Faster (and exact) phylogenetic diversity computations in R

Submitted by editor on 9 October 2015. Get the paper!

By Constantinos Tsirogiannis and Brody Sandel

Some species assemblages represent a narrow section of the tree of life, while others include a broader swath. This difference can be quantified with phylogenetic diversity measures, which describe the diversity of an assemblage according to the distances among its members on a phylogenetic tree. These measures are useful in conservation prioritization and in basic ecology.

Often, it is useful to standardize a phylogenetic diversity value against the species richness of an assemblage. For example, the widely used Net Relatedness Index (NRI) standardizes the Mean Pairwise Distance (MPD) measure according to the expected mean and standard deviation of MPD, given species richness and the tree shape. Traditionally, this standardization is performed by comparing the observed value against a set of values obtained by Monte Carlo randomizations.

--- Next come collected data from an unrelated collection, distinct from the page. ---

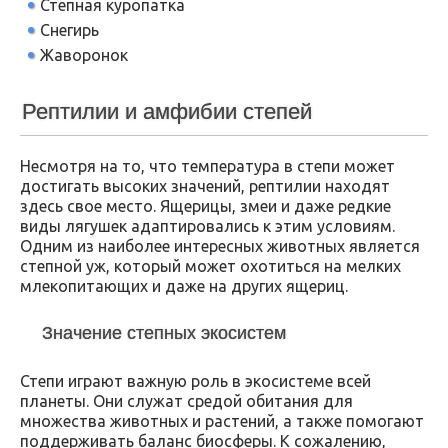
Степная куропатка
Снегирь
Жаворонок
Рептилии и амфибии степей
Несмотря на то, что температура в степи может
достигать высоких значений, рептилии находят
здесь свое место. Ящерицы, змеи и даже редкие
виды лягушек адаптировались к этим условиям.
Одним из наиболее интересных животных является
степной уж, который может охотиться на мелких
млекопитающих и даже на других ящериц.
Значение степных экосистем
Степи играют важную роль в экосистеме всей
планеты. Они служат средой обитания для
множества животных и растений, а также помогают
поддерживать баланс биосферы. К сожалению,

Unfortunately, on large phylogenetic trees (say, with >5000 species), these approaches are slow and inexact. So, we began working on designing efficient algorithms that can perform this standardization both exactly and fast (Tsirogiannis et al. 2012, 2014). These algorithms are now available in PhyloMeasures – as both C++ and R packages. Using this package, we can calculate richness-standardized phylogenetic diversity measures in a few seconds, even for trees with >100,000 tips.

PhyloMeasures contains functions to calculate both the basic and richness-standardized versions of phylogenetic diversity (PD), MPD, the Mean Nearest Taxon Distance (MNTD), the Core Ancestor Cost (CAC), and two-sample versions of most of these, such as the Common Branch Length (CBL) and Community Distance (CD). Future developments will include allowing unequal species frequencies in the standardization procedures.

We expect that these tools will make research more efficient. More than that, we hope that they inspire ecologists to ask new kinds of questions. For example, because these computations are so fast on single trees, it is now feasible to repeat them across a large family of trees to better understand the influence of phylogenetic uncertainty (for example Barnagaud et al. 2014).



Barnagaud, Jean‐Yves, W. Daniel Kissling, Brody Sandel, Wolf L. Eiserhardt, Çağan H. Şekercioğlu, Brian J. Enquist, Constantinos Tsirogiannis, and Jens‐Christian Svenning. 2014. Ecological traits influence the phylogenetic structure of bird species co‐occurrences worldwide. Ecology Letters 17: 811-820

Tsirogiannis, C., B. Sandel and D. Cheliotis. 2012. Efficient computation of popular phylogenetic tree measures. Lecture Notes in Computer Science 7534: 30-43.

Tsirogiannis, C., B. Sandel, Kalvisa, A. 2014. New algorithms for computing phylogenetic biodiversity. Lecture Notes in Computer Science 8701: 187-203.